Over recent years there has been a raft of different 'peak' theories propounded - usually by environmental groups - all of which predict the end of the world as we know it for agriculture, because global supplies of a specific critical input are about to run out. Included in the list has been peak land, peak water, peak phosphorus, peak potassium, and peak oil. It often seems the predicted 'peaks' are projected on questionable statistics, and ignore some soem basic economics.
A number of these projected peaks have stubbornly refused to materialize - especially peak oil, and peak land. In fact, despite all projections, each time grain prices look like experiencing a sustained increase, more land is sown to crops and down go grain prices once again.
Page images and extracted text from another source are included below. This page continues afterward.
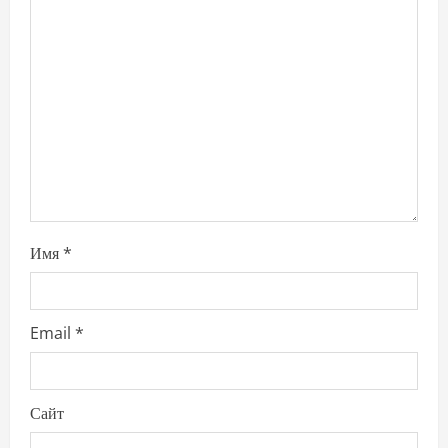
t
i
o
n
Имя
*
Email
*
Сайт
On of the crop inputs often said to be at peak level of utilisation is potash - the raw precursor of potassium which is an essential element for plant growth. In fact major mining companies such as BHP Biliton have announced major investments aimed at taking advantage of diminishing supplies and the potential for high prices. However, a recent report by Agribusiness bank Rabobank seems to be suggesting that peak potash might go the way of other peak theories, trashed by the cold, hard and ruthless rules of economics. High potash prices have led investors to activate plans to open up new mines, and given the 'lumpy' nature of mining investments, this creates the very real potential of an over-supplied market, and crashing potash prices.
Exactly the same thing happened to the peak phosphorus theory. Just when predictions of the world running out of phosphorus (and here) were gaining a lot of media attention, major mining companies activated investment plans and as a result phosphorus reserves were reappraised, supplies grew quickly, and phosphate prices again dropped. This was exactly as predicted by a number of knowledgeable analysts (see here, and here).
The 'peak' concept is very easy to sell to the media, and stories of impending doom are certainly very popular. The reality, however, is more often the old adage that "the best fix for high commodity prices is high commodity prices."